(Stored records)
*** Block opens ***
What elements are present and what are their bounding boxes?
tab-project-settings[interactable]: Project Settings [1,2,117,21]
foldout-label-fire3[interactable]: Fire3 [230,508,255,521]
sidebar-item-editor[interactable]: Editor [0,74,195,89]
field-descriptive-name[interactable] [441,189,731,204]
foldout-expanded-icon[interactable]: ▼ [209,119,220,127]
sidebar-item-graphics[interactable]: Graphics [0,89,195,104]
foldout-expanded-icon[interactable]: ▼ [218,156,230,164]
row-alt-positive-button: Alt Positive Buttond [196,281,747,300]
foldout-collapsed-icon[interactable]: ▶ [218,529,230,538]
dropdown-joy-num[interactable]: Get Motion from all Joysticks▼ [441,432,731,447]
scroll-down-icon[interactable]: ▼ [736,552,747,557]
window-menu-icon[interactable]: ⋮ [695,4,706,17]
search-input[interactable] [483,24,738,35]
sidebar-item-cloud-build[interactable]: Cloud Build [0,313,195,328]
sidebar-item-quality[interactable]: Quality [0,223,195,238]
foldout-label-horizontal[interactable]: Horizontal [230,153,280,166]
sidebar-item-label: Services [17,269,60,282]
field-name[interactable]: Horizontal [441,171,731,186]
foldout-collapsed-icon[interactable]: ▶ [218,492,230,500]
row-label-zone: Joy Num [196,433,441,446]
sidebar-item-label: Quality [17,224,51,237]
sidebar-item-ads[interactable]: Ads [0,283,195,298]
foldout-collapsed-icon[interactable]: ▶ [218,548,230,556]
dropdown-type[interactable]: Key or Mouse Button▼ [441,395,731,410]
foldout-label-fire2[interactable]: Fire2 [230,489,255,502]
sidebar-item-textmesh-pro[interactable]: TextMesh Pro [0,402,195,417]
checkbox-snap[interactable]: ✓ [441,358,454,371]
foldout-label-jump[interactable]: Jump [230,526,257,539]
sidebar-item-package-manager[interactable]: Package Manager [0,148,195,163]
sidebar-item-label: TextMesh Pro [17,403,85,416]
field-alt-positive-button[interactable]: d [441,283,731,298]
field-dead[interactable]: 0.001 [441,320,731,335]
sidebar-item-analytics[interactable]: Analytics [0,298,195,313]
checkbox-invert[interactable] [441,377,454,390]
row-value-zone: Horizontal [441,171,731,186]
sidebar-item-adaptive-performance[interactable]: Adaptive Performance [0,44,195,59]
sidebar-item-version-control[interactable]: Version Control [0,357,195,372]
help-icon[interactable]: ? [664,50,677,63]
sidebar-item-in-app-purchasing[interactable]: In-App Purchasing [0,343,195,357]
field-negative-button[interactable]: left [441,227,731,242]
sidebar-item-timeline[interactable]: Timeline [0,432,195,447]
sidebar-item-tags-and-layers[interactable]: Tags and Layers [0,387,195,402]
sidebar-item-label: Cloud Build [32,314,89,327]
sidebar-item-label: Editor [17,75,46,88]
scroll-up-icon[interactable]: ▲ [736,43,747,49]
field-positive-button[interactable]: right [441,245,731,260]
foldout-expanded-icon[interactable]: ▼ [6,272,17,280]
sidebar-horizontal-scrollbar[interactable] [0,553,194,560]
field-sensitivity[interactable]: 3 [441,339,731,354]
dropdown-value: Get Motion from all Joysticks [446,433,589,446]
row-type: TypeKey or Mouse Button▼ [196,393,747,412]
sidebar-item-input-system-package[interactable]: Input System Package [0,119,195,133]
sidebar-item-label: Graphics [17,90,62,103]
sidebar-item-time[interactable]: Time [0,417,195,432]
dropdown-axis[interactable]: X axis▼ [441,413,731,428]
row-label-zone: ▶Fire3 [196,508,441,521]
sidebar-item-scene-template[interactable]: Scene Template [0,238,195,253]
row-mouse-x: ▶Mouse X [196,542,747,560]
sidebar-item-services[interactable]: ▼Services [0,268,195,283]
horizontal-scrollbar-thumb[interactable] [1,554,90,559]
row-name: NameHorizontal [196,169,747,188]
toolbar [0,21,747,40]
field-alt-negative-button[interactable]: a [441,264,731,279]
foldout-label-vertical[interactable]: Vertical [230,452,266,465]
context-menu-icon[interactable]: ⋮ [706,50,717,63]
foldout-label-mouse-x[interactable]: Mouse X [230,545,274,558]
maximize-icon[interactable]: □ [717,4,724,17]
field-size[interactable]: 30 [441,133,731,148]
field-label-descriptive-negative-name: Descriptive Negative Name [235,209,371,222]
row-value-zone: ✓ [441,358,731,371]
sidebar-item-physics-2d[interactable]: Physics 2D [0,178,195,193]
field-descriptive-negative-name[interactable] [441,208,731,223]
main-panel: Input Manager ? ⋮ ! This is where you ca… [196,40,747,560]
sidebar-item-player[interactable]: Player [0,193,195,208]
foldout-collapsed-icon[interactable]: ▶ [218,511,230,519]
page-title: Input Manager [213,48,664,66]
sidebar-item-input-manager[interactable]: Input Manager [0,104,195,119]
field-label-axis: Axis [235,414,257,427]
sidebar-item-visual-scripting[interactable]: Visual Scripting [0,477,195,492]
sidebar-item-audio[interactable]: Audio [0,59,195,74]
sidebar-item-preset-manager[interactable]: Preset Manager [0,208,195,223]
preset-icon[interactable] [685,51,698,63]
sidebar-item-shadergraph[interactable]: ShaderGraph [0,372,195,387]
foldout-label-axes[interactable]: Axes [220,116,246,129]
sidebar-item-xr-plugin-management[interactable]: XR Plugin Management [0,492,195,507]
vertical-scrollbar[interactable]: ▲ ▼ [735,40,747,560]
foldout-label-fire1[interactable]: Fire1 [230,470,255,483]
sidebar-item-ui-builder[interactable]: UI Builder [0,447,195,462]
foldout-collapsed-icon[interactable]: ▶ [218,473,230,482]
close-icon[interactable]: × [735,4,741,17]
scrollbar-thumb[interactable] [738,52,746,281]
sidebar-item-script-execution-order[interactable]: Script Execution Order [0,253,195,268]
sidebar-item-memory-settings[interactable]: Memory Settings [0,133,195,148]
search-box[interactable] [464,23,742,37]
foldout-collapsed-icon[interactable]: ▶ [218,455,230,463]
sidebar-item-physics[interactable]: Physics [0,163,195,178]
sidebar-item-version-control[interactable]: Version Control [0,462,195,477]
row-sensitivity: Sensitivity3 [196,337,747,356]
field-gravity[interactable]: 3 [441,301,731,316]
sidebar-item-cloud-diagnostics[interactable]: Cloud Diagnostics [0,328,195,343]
*** Block closes ***
TASK DESCRIPTION:
Retype all of the records above without a single alteration.

SOLUTION FOR THIS PROBLEM:
What elements are present and what are their bounding boxes?
tab-project-settings[interactable]: Project Settings [1,2,117,21]
foldout-label-fire3[interactable]: Fire3 [230,508,255,521]
sidebar-item-editor[interactable]: Editor [0,74,195,89]
field-descriptive-name[interactable] [441,189,731,204]
foldout-expanded-icon[interactable]: ▼ [209,119,220,127]
sidebar-item-graphics[interactable]: Graphics [0,89,195,104]
foldout-expanded-icon[interactable]: ▼ [218,156,230,164]
row-alt-positive-button: Alt Positive Buttond [196,281,747,300]
foldout-collapsed-icon[interactable]: ▶ [218,529,230,538]
dropdown-joy-num[interactable]: Get Motion from all Joysticks▼ [441,432,731,447]
scroll-down-icon[interactable]: ▼ [736,552,747,557]
window-menu-icon[interactable]: ⋮ [695,4,706,17]
search-input[interactable] [483,24,738,35]
sidebar-item-cloud-build[interactable]: Cloud Build [0,313,195,328]
sidebar-item-quality[interactable]: Quality [0,223,195,238]
foldout-label-horizontal[interactable]: Horizontal [230,153,280,166]
sidebar-item-label: Services [17,269,60,282]
field-name[interactable]: Horizontal [441,171,731,186]
foldout-collapsed-icon[interactable]: ▶ [218,492,230,500]
row-label-zone: Joy Num [196,433,441,446]
sidebar-item-label: Quality [17,224,51,237]
sidebar-item-ads[interactable]: Ads [0,283,195,298]
foldout-collapsed-icon[interactable]: ▶ [218,548,230,556]
dropdown-type[interactable]: Key or Mouse Button▼ [441,395,731,410]
foldout-label-fire2[interactable]: Fire2 [230,489,255,502]
sidebar-item-textmesh-pro[interactable]: TextMesh Pro [0,402,195,417]
checkbox-snap[interactable]: ✓ [441,358,454,371]
foldout-label-jump[interactable]: Jump [230,526,257,539]
sidebar-item-package-manager[interactable]: Package Manager [0,148,195,163]
sidebar-item-label: TextMesh Pro [17,403,85,416]
field-alt-positive-button[interactable]: d [441,283,731,298]
field-dead[interactable]: 0.001 [441,320,731,335]
sidebar-item-analytics[interactable]: Analytics [0,298,195,313]
checkbox-invert[interactable] [441,377,454,390]
row-value-zone: Horizontal [441,171,731,186]
sidebar-item-adaptive-performance[interactable]: Adaptive Performance [0,44,195,59]
sidebar-item-version-control[interactable]: Version Control [0,357,195,372]
help-icon[interactable]: ? [664,50,677,63]
sidebar-item-in-app-purchasing[interactable]: In-App Purchasing [0,343,195,357]
field-negative-button[interactable]: left [441,227,731,242]
sidebar-item-timeline[interactable]: Timeline [0,432,195,447]
sidebar-item-tags-and-layers[interactable]: Tags and Layers [0,387,195,402]
sidebar-item-label: Cloud Build [32,314,89,327]
sidebar-item-label: Editor [17,75,46,88]
scroll-up-icon[interactable]: ▲ [736,43,747,49]
field-positive-button[interactable]: right [441,245,731,260]
foldout-expanded-icon[interactable]: ▼ [6,272,17,280]
sidebar-horizontal-scrollbar[interactable] [0,553,194,560]
field-sensitivity[interactable]: 3 [441,339,731,354]
dropdown-value: Get Motion from all Joysticks [446,433,589,446]
row-type: TypeKey or Mouse Button▼ [196,393,747,412]
sidebar-item-input-system-package[interactable]: Input System Package [0,119,195,133]
sidebar-item-label: Graphics [17,90,62,103]
sidebar-item-time[interactable]: Time [0,417,195,432]
dropdown-axis[interactable]: X axis▼ [441,413,731,428]
row-label-zone: ▶Fire3 [196,508,441,521]
sidebar-item-scene-template[interactable]: Scene Template [0,238,195,253]
row-mouse-x: ▶Mouse X [196,542,747,560]
sidebar-item-services[interactable]: ▼Services [0,268,195,283]
horizontal-scrollbar-thumb[interactable] [1,554,90,559]
row-name: NameHorizontal [196,169,747,188]
toolbar [0,21,747,40]
field-alt-negative-button[interactable]: a [441,264,731,279]
foldout-label-vertical[interactable]: Vertical [230,452,266,465]
context-menu-icon[interactable]: ⋮ [706,50,717,63]
foldout-label-mouse-x[interactable]: Mouse X [230,545,274,558]
maximize-icon[interactable]: □ [717,4,724,17]
field-size[interactable]: 30 [441,133,731,148]
field-label-descriptive-negative-name: Descriptive Negative Name [235,209,371,222]
row-value-zone: ✓ [441,358,731,371]
sidebar-item-physics-2d[interactable]: Physics 2D [0,178,195,193]
field-descriptive-negative-name[interactable] [441,208,731,223]
main-panel: Input Manager ? ⋮ ! This is where you ca… [196,40,747,560]
sidebar-item-player[interactable]: Player [0,193,195,208]
foldout-collapsed-icon[interactable]: ▶ [218,511,230,519]
page-title: Input Manager [213,48,664,66]
sidebar-item-input-manager[interactable]: Input Manager [0,104,195,119]
field-label-axis: Axis [235,414,257,427]
sidebar-item-visual-scripting[interactable]: Visual Scripting [0,477,195,492]
sidebar-item-audio[interactable]: Audio [0,59,195,74]
sidebar-item-preset-manager[interactable]: Preset Manager [0,208,195,223]
preset-icon[interactable] [685,51,698,63]
sidebar-item-shadergraph[interactable]: ShaderGraph [0,372,195,387]
foldout-label-axes[interactable]: Axes [220,116,246,129]
sidebar-item-xr-plugin-management[interactable]: XR Plugin Management [0,492,195,507]
vertical-scrollbar[interactable]: ▲ ▼ [735,40,747,560]
foldout-label-fire1[interactable]: Fire1 [230,470,255,483]
sidebar-item-ui-builder[interactable]: UI Builder [0,447,195,462]
foldout-collapsed-icon[interactable]: ▶ [218,473,230,482]
close-icon[interactable]: × [735,4,741,17]
scrollbar-thumb[interactable] [738,52,746,281]
sidebar-item-script-execution-order[interactable]: Script Execution Order [0,253,195,268]
sidebar-item-memory-settings[interactable]: Memory Settings [0,133,195,148]
search-box[interactable] [464,23,742,37]
foldout-collapsed-icon[interactable]: ▶ [218,455,230,463]
sidebar-item-physics[interactable]: Physics [0,163,195,178]
sidebar-item-version-control[interactable]: Version Control [0,462,195,477]
row-sensitivity: Sensitivity3 [196,337,747,356]
field-gravity[interactable]: 3 [441,301,731,316]
sidebar-item-cloud-diagnostics[interactable]: Cloud Diagnostics [0,328,195,343]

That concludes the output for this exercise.